Work order ::
Reproduce, exactly, the lines of the material below from the line containing "Pinterest (1088, 199)" through the line containing "My Account (980, 974)", with both end lines included and nothing else.

Entries provided Block Start

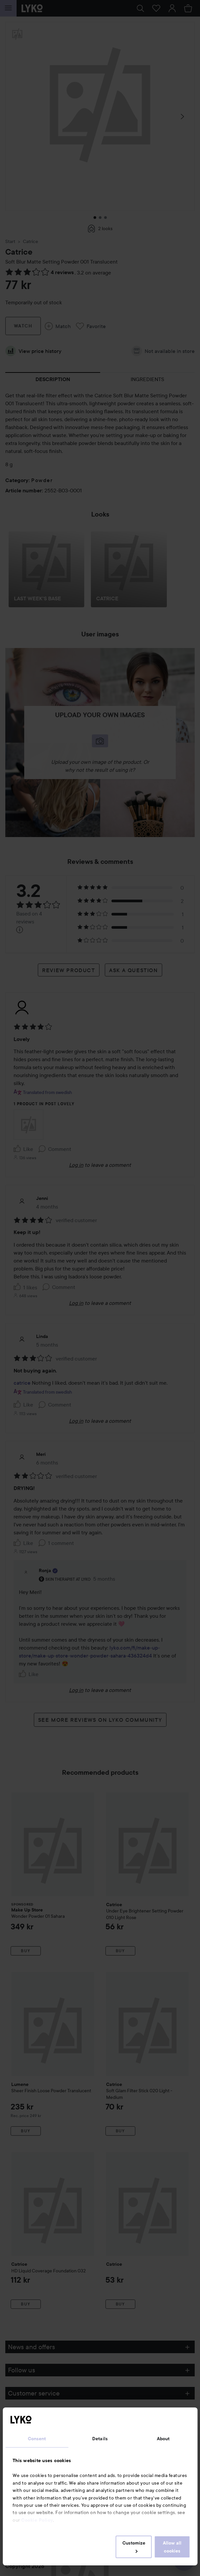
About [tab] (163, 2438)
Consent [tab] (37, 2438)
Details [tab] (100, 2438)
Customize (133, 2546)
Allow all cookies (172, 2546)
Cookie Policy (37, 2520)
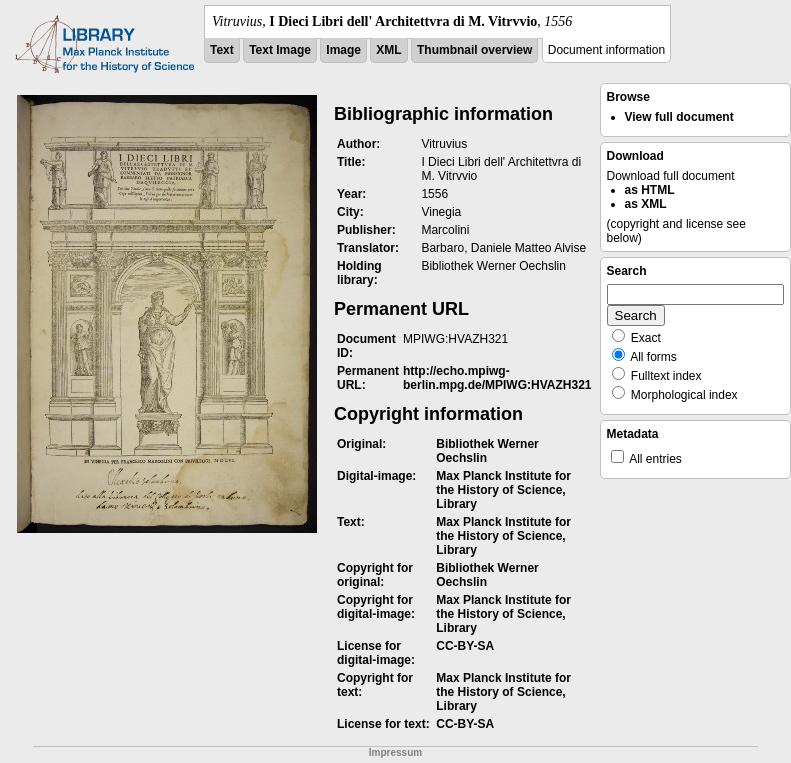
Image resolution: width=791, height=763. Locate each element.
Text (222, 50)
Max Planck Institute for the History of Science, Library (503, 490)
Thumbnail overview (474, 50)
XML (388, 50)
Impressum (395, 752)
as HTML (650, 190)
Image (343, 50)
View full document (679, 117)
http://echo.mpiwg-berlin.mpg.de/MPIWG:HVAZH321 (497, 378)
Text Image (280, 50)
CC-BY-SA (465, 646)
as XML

Entries provided Block End
Entries provided Block Start

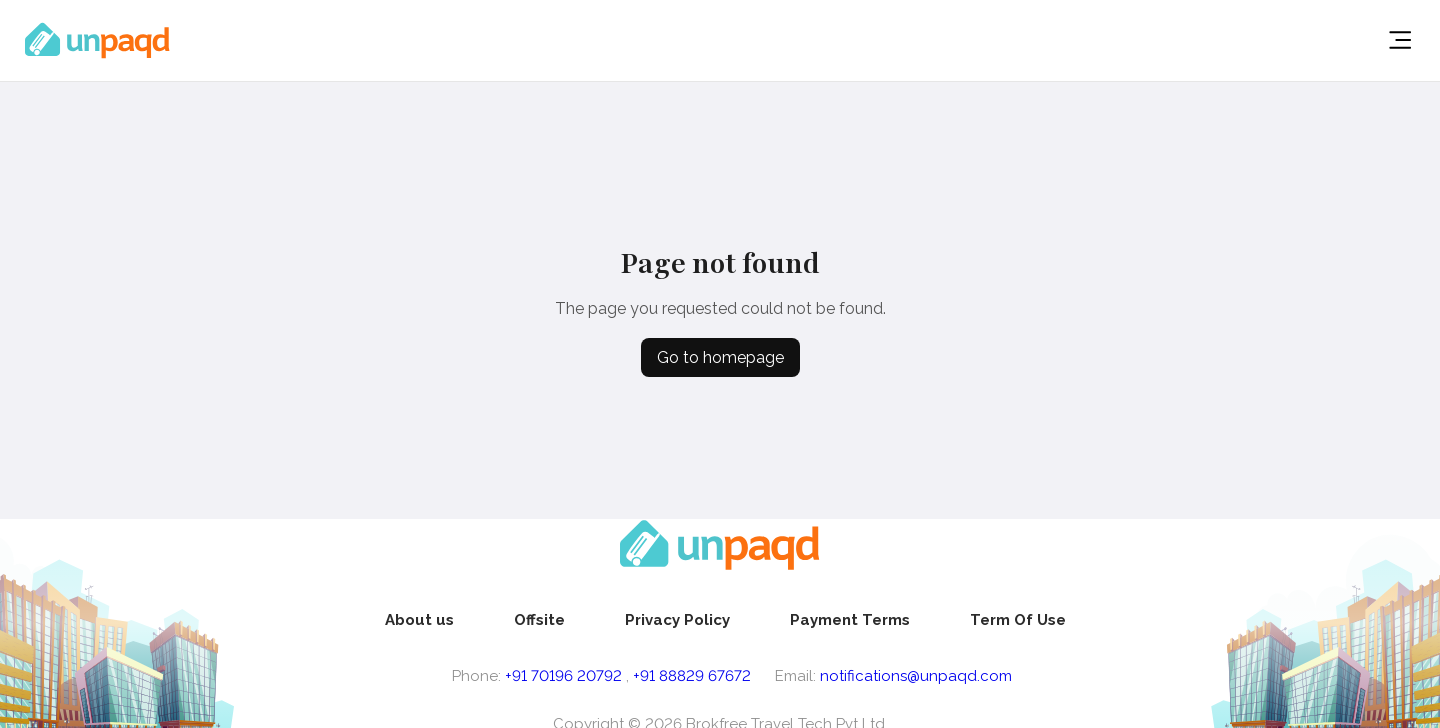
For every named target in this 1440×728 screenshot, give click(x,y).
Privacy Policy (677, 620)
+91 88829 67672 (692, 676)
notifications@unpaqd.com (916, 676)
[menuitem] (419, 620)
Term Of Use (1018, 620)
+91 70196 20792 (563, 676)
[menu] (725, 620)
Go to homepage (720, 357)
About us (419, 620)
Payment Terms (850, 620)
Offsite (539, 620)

Entries provided Block End
Entries provided Block Start

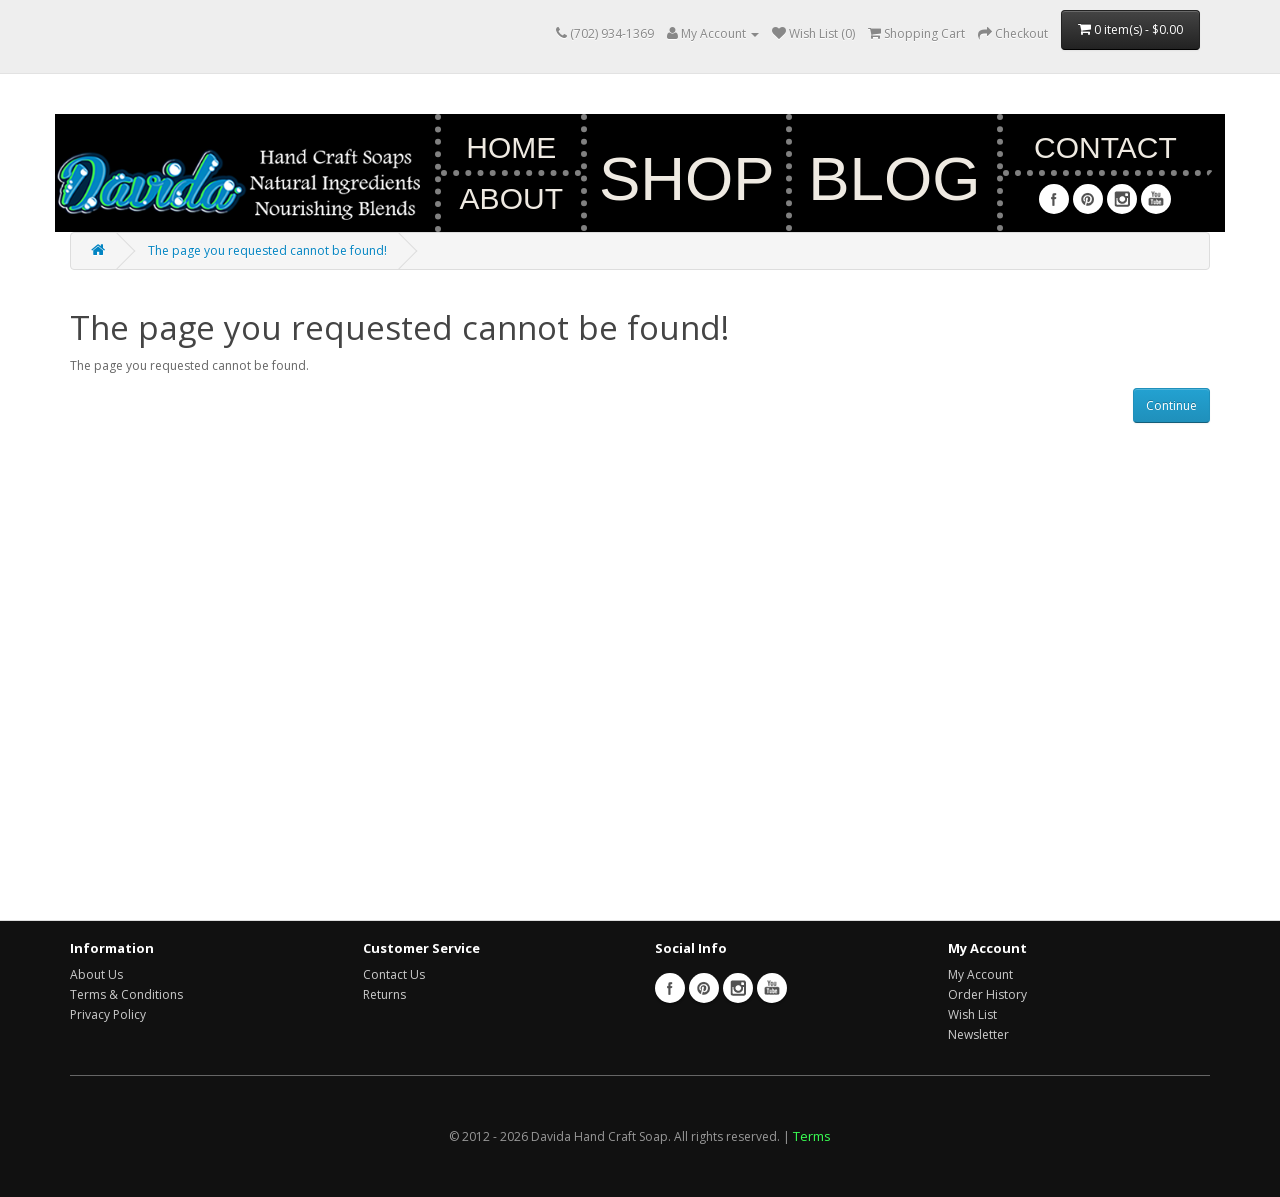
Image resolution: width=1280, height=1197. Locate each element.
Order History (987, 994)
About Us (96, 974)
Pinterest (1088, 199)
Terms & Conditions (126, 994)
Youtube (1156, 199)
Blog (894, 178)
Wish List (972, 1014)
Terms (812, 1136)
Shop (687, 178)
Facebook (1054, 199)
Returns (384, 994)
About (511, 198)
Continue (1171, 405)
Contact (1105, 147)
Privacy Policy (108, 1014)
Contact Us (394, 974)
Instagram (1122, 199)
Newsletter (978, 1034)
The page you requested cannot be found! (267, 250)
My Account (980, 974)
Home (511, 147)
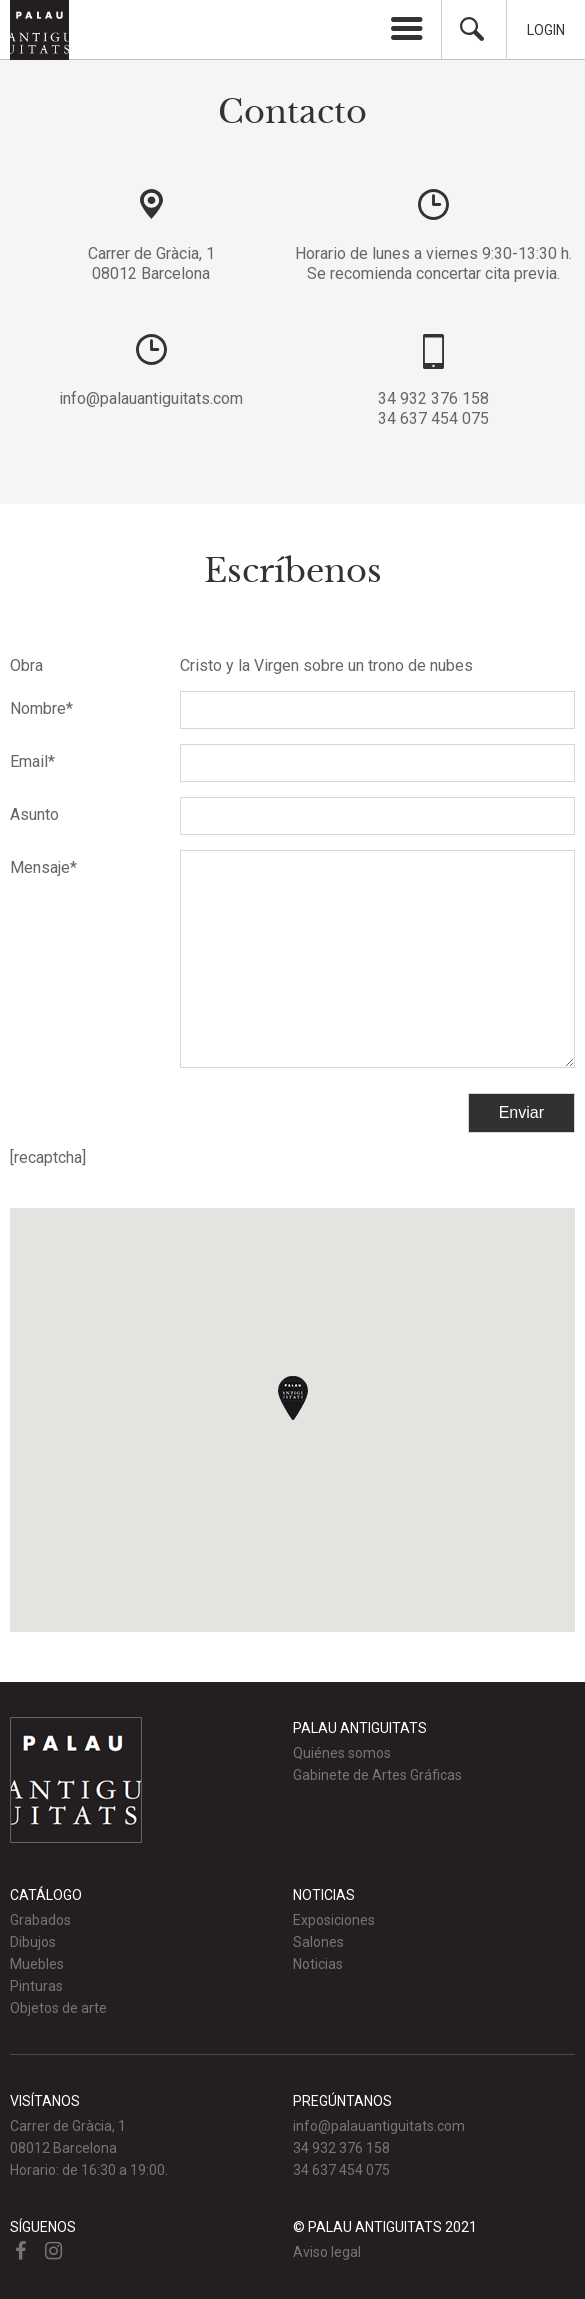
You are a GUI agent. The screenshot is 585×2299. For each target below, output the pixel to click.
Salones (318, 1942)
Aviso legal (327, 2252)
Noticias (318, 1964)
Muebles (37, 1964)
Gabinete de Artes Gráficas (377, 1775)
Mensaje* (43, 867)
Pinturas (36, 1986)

Entries provided Block End

Output of the task ::
Pinterest (1088, 199)
Terms & Conditions (126, 994)
Youtube (1156, 199)
Blog (894, 178)
Wish List (972, 1014)
Terms (812, 1136)
Shop (687, 178)
Facebook (1054, 199)
Returns (384, 994)
About (511, 198)
Continue (1171, 405)
Contact (1105, 147)
Privacy Policy (108, 1014)
Contact Us (394, 974)
Instagram (1122, 199)
Newsletter (978, 1034)
The page you requested cannot be found! (267, 250)
My Account (980, 974)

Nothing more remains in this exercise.